Do you also get such warnings for regular benchmark operations? (the error rate in the summary report should always show zero, otherwise you got some errors). Can you rerun with --on-error="abort" to ensure that you did not get any request errors?

Can you please also share the full command line that you have used to invoke Rally (please do not forget to mask your password before if you use authentication)?

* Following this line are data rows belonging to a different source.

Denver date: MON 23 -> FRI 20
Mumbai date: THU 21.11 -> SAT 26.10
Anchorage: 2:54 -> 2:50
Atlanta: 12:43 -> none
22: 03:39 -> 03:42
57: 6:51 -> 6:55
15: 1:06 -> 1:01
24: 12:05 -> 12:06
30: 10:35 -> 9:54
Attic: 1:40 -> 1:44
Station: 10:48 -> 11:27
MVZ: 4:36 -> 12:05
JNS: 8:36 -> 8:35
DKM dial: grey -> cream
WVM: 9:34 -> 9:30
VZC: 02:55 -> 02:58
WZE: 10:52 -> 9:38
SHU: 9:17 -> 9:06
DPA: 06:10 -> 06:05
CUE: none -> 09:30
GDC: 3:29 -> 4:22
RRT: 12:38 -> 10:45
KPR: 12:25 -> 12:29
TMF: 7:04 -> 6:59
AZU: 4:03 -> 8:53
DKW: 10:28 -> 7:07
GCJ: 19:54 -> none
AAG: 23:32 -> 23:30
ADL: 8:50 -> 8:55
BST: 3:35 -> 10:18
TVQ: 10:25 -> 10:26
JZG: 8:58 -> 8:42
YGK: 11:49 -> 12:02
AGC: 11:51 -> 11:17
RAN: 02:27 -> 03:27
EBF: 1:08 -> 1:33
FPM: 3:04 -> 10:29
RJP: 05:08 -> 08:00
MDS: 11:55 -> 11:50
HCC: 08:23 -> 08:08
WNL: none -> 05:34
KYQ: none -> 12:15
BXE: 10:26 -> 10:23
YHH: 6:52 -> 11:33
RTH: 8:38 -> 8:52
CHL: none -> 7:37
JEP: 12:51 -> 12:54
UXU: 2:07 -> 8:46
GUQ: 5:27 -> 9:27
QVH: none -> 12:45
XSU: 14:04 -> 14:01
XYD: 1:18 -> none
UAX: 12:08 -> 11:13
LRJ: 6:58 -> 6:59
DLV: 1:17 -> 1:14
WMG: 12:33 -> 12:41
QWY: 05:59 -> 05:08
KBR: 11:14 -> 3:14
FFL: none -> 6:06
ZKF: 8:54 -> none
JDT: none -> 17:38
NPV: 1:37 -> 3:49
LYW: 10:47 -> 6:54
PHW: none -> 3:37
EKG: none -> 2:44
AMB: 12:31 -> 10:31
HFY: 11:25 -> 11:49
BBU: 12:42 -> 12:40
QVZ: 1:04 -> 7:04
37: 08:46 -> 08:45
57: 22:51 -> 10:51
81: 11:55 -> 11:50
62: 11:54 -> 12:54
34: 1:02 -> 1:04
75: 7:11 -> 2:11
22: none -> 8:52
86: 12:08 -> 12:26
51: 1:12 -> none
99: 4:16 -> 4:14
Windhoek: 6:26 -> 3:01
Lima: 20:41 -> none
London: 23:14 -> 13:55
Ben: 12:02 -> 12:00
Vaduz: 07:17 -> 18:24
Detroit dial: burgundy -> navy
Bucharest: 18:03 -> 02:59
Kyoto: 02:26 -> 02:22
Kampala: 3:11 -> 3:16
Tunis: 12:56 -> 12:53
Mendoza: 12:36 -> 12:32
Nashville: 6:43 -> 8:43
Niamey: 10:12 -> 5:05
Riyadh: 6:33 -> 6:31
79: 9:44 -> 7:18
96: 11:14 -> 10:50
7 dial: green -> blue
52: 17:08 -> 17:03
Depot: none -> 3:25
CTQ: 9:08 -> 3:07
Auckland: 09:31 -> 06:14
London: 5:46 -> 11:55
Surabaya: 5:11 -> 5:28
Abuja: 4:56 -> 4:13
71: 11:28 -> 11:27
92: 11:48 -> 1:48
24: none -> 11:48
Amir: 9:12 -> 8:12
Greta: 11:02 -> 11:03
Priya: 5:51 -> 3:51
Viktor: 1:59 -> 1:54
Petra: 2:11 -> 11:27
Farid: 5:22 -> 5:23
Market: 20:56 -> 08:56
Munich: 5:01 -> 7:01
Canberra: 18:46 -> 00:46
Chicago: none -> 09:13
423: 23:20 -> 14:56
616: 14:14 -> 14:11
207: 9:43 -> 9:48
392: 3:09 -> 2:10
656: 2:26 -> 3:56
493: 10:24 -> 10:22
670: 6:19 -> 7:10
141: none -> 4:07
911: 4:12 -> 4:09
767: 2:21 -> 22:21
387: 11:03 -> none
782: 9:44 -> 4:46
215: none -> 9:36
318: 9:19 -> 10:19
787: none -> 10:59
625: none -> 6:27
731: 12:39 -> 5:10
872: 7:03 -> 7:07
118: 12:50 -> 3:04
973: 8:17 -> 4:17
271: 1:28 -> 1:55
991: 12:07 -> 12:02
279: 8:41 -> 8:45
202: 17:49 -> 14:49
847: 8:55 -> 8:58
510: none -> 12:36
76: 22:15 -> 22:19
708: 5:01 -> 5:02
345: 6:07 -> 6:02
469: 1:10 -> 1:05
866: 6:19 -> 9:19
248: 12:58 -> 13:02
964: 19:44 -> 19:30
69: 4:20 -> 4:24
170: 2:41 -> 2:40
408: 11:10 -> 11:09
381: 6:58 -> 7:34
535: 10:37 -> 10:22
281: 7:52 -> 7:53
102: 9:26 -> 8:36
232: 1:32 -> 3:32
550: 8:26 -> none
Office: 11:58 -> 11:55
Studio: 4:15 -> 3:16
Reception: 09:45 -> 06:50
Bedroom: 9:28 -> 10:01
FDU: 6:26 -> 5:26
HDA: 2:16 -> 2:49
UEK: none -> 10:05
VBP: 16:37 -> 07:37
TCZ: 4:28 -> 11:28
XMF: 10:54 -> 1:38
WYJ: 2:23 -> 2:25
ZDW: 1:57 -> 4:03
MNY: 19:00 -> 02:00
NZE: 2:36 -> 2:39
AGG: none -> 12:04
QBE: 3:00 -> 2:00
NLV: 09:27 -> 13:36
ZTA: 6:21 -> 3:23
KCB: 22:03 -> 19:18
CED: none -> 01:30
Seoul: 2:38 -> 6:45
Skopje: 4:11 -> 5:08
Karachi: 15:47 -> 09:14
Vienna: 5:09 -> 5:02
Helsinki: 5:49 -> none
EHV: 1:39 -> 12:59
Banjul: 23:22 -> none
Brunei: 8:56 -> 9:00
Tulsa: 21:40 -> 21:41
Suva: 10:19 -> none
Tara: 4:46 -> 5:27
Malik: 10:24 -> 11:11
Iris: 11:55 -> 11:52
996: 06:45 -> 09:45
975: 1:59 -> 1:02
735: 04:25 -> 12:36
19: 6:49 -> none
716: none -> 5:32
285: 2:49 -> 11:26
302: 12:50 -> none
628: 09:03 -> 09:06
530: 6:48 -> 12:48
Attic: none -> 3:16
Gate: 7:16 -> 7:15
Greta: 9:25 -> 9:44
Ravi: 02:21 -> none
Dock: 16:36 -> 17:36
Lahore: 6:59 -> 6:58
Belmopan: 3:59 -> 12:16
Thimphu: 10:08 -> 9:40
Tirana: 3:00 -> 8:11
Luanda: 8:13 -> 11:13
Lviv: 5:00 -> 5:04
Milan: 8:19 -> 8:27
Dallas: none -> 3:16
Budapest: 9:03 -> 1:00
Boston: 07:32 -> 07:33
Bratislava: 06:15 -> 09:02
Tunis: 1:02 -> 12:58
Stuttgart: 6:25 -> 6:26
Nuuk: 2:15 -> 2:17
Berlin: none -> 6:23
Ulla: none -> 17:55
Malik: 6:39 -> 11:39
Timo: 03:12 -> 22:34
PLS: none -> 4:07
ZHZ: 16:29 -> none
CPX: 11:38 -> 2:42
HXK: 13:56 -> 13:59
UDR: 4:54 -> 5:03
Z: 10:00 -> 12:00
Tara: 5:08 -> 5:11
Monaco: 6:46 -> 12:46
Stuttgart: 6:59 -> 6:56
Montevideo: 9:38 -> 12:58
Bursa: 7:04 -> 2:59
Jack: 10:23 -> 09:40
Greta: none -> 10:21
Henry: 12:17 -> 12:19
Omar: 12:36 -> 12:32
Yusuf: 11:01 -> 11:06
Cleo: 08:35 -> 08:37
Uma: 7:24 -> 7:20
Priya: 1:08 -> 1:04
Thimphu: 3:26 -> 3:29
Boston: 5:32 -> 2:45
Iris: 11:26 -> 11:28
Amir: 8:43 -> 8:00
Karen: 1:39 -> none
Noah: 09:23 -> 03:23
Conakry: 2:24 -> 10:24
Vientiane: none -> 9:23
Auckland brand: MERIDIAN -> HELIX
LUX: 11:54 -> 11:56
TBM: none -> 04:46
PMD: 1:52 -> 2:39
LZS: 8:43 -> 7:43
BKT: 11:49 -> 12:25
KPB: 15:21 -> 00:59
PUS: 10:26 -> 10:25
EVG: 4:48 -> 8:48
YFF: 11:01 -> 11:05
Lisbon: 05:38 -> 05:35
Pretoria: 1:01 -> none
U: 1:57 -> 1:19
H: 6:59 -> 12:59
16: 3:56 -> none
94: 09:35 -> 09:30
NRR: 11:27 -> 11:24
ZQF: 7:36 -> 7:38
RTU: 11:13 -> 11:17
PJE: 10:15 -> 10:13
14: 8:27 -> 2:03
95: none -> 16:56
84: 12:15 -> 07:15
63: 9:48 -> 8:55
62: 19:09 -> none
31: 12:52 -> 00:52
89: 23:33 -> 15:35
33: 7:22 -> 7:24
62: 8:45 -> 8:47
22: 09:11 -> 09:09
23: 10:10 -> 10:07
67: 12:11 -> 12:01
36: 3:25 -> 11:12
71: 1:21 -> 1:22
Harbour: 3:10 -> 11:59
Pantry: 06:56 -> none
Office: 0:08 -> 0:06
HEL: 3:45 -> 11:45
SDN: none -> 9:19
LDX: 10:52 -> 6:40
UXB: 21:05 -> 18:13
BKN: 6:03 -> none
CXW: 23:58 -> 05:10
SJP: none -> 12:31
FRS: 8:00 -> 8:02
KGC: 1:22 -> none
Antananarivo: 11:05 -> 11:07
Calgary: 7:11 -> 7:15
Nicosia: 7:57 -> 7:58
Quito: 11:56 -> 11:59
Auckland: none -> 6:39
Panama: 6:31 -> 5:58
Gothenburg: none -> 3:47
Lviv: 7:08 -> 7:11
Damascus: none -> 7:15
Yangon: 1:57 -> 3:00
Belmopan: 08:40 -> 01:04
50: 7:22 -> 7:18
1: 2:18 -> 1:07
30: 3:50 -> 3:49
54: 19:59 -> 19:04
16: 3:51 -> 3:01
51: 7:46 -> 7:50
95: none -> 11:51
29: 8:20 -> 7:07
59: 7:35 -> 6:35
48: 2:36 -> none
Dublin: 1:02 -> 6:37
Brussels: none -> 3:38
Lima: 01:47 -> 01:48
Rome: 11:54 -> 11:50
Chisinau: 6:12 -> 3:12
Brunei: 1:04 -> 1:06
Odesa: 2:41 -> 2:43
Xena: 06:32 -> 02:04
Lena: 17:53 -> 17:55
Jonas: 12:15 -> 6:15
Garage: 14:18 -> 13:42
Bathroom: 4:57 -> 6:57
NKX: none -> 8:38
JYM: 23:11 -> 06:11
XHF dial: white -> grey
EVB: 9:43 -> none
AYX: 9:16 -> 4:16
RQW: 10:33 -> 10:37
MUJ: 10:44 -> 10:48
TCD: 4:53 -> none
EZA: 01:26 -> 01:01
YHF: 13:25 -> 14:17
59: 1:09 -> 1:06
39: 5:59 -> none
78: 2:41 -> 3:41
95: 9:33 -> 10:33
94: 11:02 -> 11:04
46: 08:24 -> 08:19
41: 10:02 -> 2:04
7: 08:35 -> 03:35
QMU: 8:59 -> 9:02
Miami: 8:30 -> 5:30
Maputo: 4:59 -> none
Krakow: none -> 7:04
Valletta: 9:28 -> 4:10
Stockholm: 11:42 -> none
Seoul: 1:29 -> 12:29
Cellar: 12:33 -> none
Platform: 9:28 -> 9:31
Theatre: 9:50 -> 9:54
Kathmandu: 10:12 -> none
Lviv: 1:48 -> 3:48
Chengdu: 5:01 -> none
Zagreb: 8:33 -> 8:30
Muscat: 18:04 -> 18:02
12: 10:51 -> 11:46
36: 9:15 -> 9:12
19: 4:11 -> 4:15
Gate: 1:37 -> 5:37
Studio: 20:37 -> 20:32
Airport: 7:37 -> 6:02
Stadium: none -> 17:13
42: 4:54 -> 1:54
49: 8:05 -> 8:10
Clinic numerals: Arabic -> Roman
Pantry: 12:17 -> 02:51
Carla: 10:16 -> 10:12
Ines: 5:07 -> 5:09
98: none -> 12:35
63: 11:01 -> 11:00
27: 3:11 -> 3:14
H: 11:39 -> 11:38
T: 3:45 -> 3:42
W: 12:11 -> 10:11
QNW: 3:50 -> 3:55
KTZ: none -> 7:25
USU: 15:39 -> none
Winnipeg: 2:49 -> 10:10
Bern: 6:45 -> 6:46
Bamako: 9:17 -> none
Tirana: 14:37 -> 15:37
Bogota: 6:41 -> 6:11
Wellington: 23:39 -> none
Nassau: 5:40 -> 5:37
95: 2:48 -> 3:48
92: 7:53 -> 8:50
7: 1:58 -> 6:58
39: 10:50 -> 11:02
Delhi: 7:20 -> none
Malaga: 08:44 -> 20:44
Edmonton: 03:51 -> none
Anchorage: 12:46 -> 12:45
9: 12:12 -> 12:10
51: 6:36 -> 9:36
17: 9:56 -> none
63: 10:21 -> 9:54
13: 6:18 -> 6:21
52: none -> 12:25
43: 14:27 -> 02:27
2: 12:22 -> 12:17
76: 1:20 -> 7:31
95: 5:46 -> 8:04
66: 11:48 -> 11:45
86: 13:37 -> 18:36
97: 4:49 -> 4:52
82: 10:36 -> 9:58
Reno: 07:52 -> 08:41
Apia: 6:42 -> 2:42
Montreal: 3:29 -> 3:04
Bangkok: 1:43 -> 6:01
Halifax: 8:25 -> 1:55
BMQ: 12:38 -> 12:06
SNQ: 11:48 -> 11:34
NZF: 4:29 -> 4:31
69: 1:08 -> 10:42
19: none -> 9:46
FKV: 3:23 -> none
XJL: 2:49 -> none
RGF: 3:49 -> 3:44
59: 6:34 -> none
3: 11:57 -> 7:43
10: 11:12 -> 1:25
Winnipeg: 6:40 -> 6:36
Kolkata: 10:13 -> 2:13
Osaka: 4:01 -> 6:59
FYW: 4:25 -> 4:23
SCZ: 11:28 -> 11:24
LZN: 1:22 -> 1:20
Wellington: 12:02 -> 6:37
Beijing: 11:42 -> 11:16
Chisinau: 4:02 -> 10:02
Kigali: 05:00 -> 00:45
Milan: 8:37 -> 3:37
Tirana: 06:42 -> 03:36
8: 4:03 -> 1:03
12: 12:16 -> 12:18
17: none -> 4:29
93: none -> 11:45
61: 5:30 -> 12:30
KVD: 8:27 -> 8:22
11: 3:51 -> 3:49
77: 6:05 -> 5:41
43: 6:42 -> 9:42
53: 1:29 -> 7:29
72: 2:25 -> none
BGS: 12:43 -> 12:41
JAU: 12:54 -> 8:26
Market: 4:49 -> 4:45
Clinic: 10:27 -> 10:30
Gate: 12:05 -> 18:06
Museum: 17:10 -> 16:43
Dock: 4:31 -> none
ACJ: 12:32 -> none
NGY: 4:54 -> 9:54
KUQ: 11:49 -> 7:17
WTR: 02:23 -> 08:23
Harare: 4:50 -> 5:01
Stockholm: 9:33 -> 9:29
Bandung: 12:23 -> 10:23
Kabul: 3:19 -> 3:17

In addition, you might also try to unset all HTTP proxy related env variables and use --offline to see whether the problem is gone. As all the relevant data should be cached by now on your local machine, the benchmark should run just fine.

Thanks

Daniel

Hi Daniel,

to answer your questions:

The error rate is still zero (applied --on-error="abort").
| All | error rate | scroll | 0 | % |

The command line call is:
esrally --on-error="abort" \ --offline \ --report-file=/root/.rally/report.md \ --track="${ESRALLY_TRACK}" \ --user-tag="${ESRALLY_USER_TAGS}" \ --target-hosts="${ESRALLY_TARGET_HOSTS}" \ --pipeline=benchmark-only \ --client-options="use_ssl:true,verify_certs:false,basic_auth_user:'${ESRALLY_USERNAME}',basic_auth_password:'${ESRALLY_PASSWORD}'"

We still get:
2018-04-12 06:34:53,301 PID:14 rally.racecontrol INFO BenchmarkActor received unknown message [ChildActorExited:ActorAddr-(T|:40899)] (ignoring). 2018-04-12 06:34:53,316 PID:21 rally.mechanic INFO Flushing system metrics store on host [[{'host': '1.2.3.4', 'port': 9200}, {'host': '1.2.3.5', 'port': 9200}]]. 2018-04-12 06:34:53,359 PID:14 rally.racecontrol INFO BenchmarkActor received unknown message [ChildActorExited:ActorAddr-(T|:40899)] (ignoring). 2018-04-12 06:35:03,318 PID:15 elasticsearch WARNING GET https://1.2.3.4:9200/_nodes/stats/_all [status:N/A request:10.017s]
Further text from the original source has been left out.